(Washington) Democrat Joe Biden’s administration on Monday filed a lawsuit against the Republican state of Texas for redesigning electoral districts in an attempt to dilute the vote of blacks and Hispanic minorities.
“The Department of Justice is suing Texas for violating federal suffrage law,” it was approved in 1965 after the great civil rights mobilization, Minister Merrick Garland told a news conference.
Between 2010 and 2020, the Texan population grew to four million, 95% of whom were minorities. Due to this population growth, Texas won two new seats in Congress, the Department of Justice Vanita Gupta described as No. 3.
But his officials redesigned constituencies in 2021 “so that these two new seats could be elected by a majority of white voters.”
In the United States, electoral boundaries are redefined in each state after each census. The ruling party often seizes the opportunity to re-mobilize voters from the opposition camp in some constituencies and reduce their influence elsewhere.
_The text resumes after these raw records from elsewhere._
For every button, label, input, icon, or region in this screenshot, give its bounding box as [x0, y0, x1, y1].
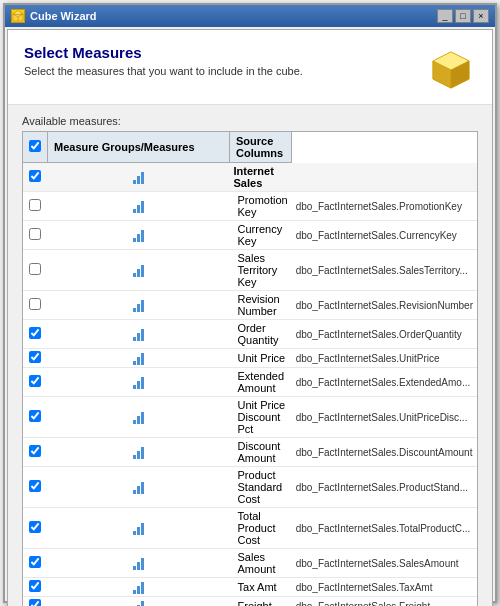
table-body: Internet SalesPromotion Keydbo_FactInter… — [23, 163, 477, 607]
available-measures-label: Available measures: — [22, 115, 478, 127]
row-checkbox-10[interactable] — [29, 480, 41, 492]
bar-chart-icon — [48, 291, 230, 320]
app-icon — [11, 9, 25, 23]
select-all-checkbox[interactable] — [29, 140, 41, 152]
maximize-button[interactable]: □ — [455, 9, 471, 23]
table-row: Sales Amountdbo_FactInternetSales.SalesA… — [23, 549, 477, 578]
measure-name: Product Standard Cost — [230, 467, 292, 508]
row-checkbox-11[interactable] — [29, 521, 41, 533]
table-row: Extended Amountdbo_FactInternetSales.Ext… — [23, 368, 477, 397]
table-row: Sales Territory Keydbo_FactInternetSales… — [23, 250, 477, 291]
measure-name: Order Quantity — [230, 320, 292, 349]
cube-wizard-window: Cube Wizard _ □ × Select Measures Select… — [3, 3, 497, 603]
title-bar-left: Cube Wizard — [11, 9, 97, 23]
bar-chart-icon — [48, 549, 230, 578]
measure-name: Extended Amount — [230, 368, 292, 397]
measure-name: Tax Amt — [230, 578, 292, 597]
table-row: Revision Numberdbo_FactInternetSales.Rev… — [23, 291, 477, 320]
page-title: Select Measures — [24, 44, 303, 61]
header-section: Select Measures Select the measures that… — [8, 30, 492, 105]
table-row: Order Quantitydbo_FactInternetSales.Orde… — [23, 320, 477, 349]
source-column: dbo_FactInternetSales.UnitPrice — [292, 349, 477, 368]
row-checkbox-3[interactable] — [29, 263, 41, 275]
measure-name: Sales Amount — [230, 549, 292, 578]
row-checkbox-8[interactable] — [29, 410, 41, 422]
bar-chart-icon — [48, 320, 230, 349]
row-checkbox-6[interactable] — [29, 351, 41, 363]
row-checkbox-1[interactable] — [29, 199, 41, 211]
page-subtitle: Select the measures that you want to inc… — [24, 65, 303, 77]
bar-chart-icon — [48, 192, 230, 221]
source-column: dbo_FactInternetSales.CurrencyKey — [292, 221, 477, 250]
header-text: Select Measures Select the measures that… — [24, 44, 303, 77]
source-column: dbo_FactInternetSales.TaxAmt — [292, 578, 477, 597]
source-column: dbo_FactInternetSales.Freight — [292, 597, 477, 607]
source-column: dbo_FactInternetSales.ProductStand... — [292, 467, 477, 508]
source-column: dbo_FactInternetSales.DiscountAmount — [292, 438, 477, 467]
bar-chart-icon — [48, 368, 230, 397]
svg-marker-1 — [13, 11, 23, 14]
row-checkbox-9[interactable] — [29, 445, 41, 457]
bar-chart-icon — [48, 508, 230, 549]
row-checkbox-5[interactable] — [29, 327, 41, 339]
header-icon — [426, 44, 476, 94]
measure-name: Internet Sales — [230, 163, 292, 192]
row-checkbox-2[interactable] — [29, 228, 41, 240]
table-header-row: Measure Groups/Measures Source Columns — [23, 132, 477, 163]
row-checkbox-13[interactable] — [29, 580, 41, 592]
measure-name: Revision Number — [230, 291, 292, 320]
table-row: Discount Amountdbo_FactInternetSales.Dis… — [23, 438, 477, 467]
measures-column-header: Measure Groups/Measures — [48, 132, 230, 163]
source-column: dbo_FactInternetSales.UnitPriceDisc... — [292, 397, 477, 438]
bar-chart-icon — [48, 597, 230, 607]
cube-svg — [429, 47, 474, 92]
measures-table-container[interactable]: Measure Groups/Measures Source Columns I… — [22, 131, 478, 606]
title-bar: Cube Wizard _ □ × — [5, 5, 495, 27]
table-row: Total Product Costdbo_FactInternetSales.… — [23, 508, 477, 549]
table-row: Promotion Keydbo_FactInternetSales.Promo… — [23, 192, 477, 221]
bar-chart-icon — [48, 250, 230, 291]
source-column: dbo_FactInternetSales.OrderQuantity — [292, 320, 477, 349]
measure-name: Currency Key — [230, 221, 292, 250]
bar-chart-icon — [48, 349, 230, 368]
bar-chart-icon — [48, 467, 230, 508]
main-section: Available measures: Measure Groups/Measu… — [8, 105, 492, 606]
checkbox-header — [23, 132, 48, 163]
table-row: Currency Keydbo_FactInternetSales.Curren… — [23, 221, 477, 250]
source-column: dbo_FactInternetSales.SalesTerritory... — [292, 250, 477, 291]
row-checkbox-4[interactable] — [29, 298, 41, 310]
content-area: Select Measures Select the measures that… — [7, 29, 493, 606]
row-checkbox-12[interactable] — [29, 556, 41, 568]
table-row: Unit Pricedbo_FactInternetSales.UnitPric… — [23, 349, 477, 368]
source-column: dbo_FactInternetSales.PromotionKey — [292, 192, 477, 221]
bar-chart-icon — [48, 163, 230, 192]
measure-name: Total Product Cost — [230, 508, 292, 549]
source-column-header: Source Columns — [230, 132, 292, 163]
close-button[interactable]: × — [473, 9, 489, 23]
table-row: Freightdbo_FactInternetSales.Freight — [23, 597, 477, 607]
row-checkbox-0[interactable] — [29, 170, 41, 182]
bar-chart-icon — [48, 438, 230, 467]
minimize-button[interactable]: _ — [437, 9, 453, 23]
measure-name: Promotion Key — [230, 192, 292, 221]
table-row: Unit Price Discount Pctdbo_FactInternetS… — [23, 397, 477, 438]
source-column: dbo_FactInternetSales.ExtendedAmo... — [292, 368, 477, 397]
source-column: dbo_FactInternetSales.TotalProductC... — [292, 508, 477, 549]
bar-chart-icon — [48, 221, 230, 250]
measure-name: Sales Territory Key — [230, 250, 292, 291]
measure-name: Unit Price — [230, 349, 292, 368]
measures-table: Measure Groups/Measures Source Columns I… — [23, 132, 477, 606]
measure-name: Unit Price Discount Pct — [230, 397, 292, 438]
bar-chart-icon — [48, 397, 230, 438]
window-title: Cube Wizard — [30, 10, 97, 22]
row-checkbox-7[interactable] — [29, 375, 41, 387]
title-controls: _ □ × — [437, 9, 489, 23]
row-checkbox-14[interactable] — [29, 599, 41, 606]
source-column: dbo_FactInternetSales.RevisionNumber — [292, 291, 477, 320]
source-column — [292, 163, 477, 192]
table-row: Tax Amtdbo_FactInternetSales.TaxAmt — [23, 578, 477, 597]
table-row: Internet Sales — [23, 163, 477, 192]
bar-chart-icon — [48, 578, 230, 597]
source-column: dbo_FactInternetSales.SalesAmount — [292, 549, 477, 578]
measure-name: Discount Amount — [230, 438, 292, 467]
However, the United States Supreme Court ruled that it was unconstitutional to divide constituencies on the basis of race.
The Department of Justice therefore asked the courts on Monday to ban Texas from holding elections with its new division and force it to draw another.
Last month, the ministry filed a lawsuit against Texas Electoral Law alleging that it had limited assistance to disabled or illiterate voters.
In June, he also launched an investigation into officials in Georgia who allegedly sought to restrict access to the African American vote.
Since the beginning of the year, Republican-led states have accelerated electoral reforms under the guise of fighting fraud. Democrats, however, have condemned attacks on the voting rights of minorities who voted for them by a majority.